- MATERIAL SUPPLIED:

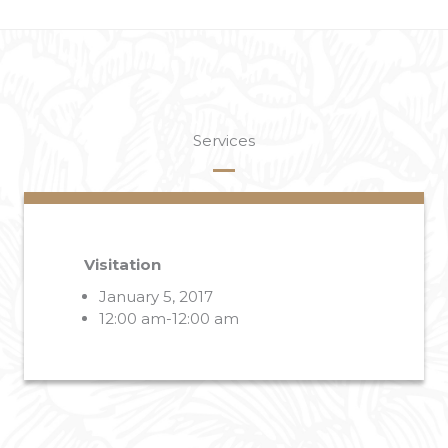
Services
Visitation
January 5, 2017
12:00 am-12:00 am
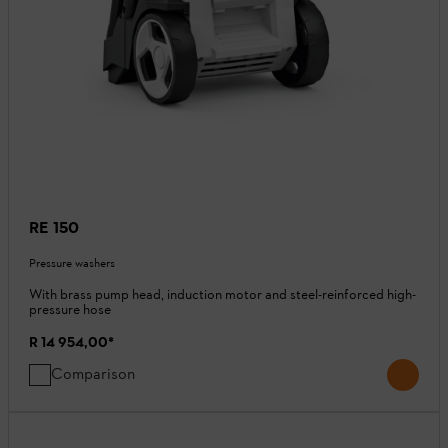
RE 150
Pressure washers
With brass pump head, induction motor and steel-reinforced high-
pressure hose
R 14 954,00
*
Comparison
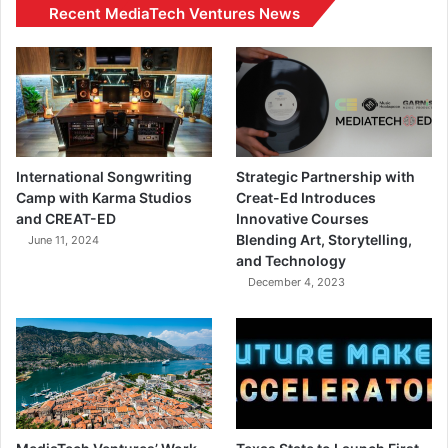
Recent MediaTech Ventures News
International Songwriting
Strategic Partnership with
Camp with Karma Studios
Creat-Ed Introduces
and CREAT-ED
Innovative Courses
Blending Art, Storytelling,
June 11, 2024
and Technology
December 4, 2023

- YOUR ASSIGNMENT: Retype each line above exactly. Leave the images out.

- EXERCISE RESPONSE:
Services
Visitation
January 5, 2017
12:00 am-12:00 am
RE 150
Pressure washers
With brass pump head, induction motor and steel-reinforced high-
pressure hose
R 14 954,00
*
Comparison
Recent MediaTech Ventures News
International Songwriting
Strategic Partnership with
Camp with Karma Studios
Creat-Ed Introduces
and CREAT-ED
Innovative Courses
Blending Art, Storytelling,
June 11, 2024
and Technology
December 4, 2023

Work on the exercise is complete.